Multilayer formation upon compression of surfactant monolayers depends on protein concentration as well as lipid composition. An atomic force microscopy study.

The determinants for the formation of multilayers upon compression of surfactant monolayers were investigated by compressing films, beyond the squeeze-out plateau, to a surface tension of 22 millinewtons/m. Atomic force microscopy was used to visualize the topography of lipid films containing varying amounts of native surfactant protein B (SP-B). These films were compared with films containing synthetic peptides based on the N terminus of human SP-B: monomeric mSP-B-(1-25) or dimeric dSP-B-(1-25). The formation of typical hexagonal network structures as well as the height of protrusions were shown to depend on the concentration of SP-B. Protrusions of bilayer height were formed from physiologically relevant concentrations of 0.2-0.4 mol % (4.5-8.5 wt %) SP-B upwards.
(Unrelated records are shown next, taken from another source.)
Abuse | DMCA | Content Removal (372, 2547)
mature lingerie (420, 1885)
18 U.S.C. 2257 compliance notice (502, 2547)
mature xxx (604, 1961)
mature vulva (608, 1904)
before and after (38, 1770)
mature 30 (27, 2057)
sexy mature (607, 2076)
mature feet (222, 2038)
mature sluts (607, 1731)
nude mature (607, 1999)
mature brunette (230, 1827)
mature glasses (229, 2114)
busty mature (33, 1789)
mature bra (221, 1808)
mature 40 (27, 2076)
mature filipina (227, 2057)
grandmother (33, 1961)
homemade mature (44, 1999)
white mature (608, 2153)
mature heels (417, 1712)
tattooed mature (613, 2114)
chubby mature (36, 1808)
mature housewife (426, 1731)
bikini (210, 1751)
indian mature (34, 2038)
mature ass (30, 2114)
Much higher concentrations of SP-B-(1-25) peptides were needed to obtain network structures, and protrusion heights were not equal to those found for films with native SP-B. A striking observation was that while protrusions formed in films of 1,2-dipalmitoyl-sn-glycero-3-phosphocholine (DPPC)/1,2-dipalmitoyl-sn-glycero-3-(phospho-rac-(1-glycerol)) (DPPG) (80/20) had single bilayer thickness, those formed in DPPC/1-palmitoyl-2-oleoyl-sn-glycero-3-(phospho-rac-(1-glycerol)) (80/20) had various heights of multilayers, whereas those seen in DPPC/1-palmitoyl-2-oleoyl-sn-glycero-3-phosphocholine/DPPG (60/20/20) were mainly of bilayer height. For the first time direct observations by atomic force microscopy show (i) that a certain minimal concentration of SP-B is required for the formation of layered protrusions upon film compression, (ii) that protrusion height depends on whether the phospholipids contain an unsaturated fatty acyl chain, and (iii) that protrusion height also depends on whether the unsaturated acyl chain is present in phosphatidylcholine or in phosphatidylglycerol.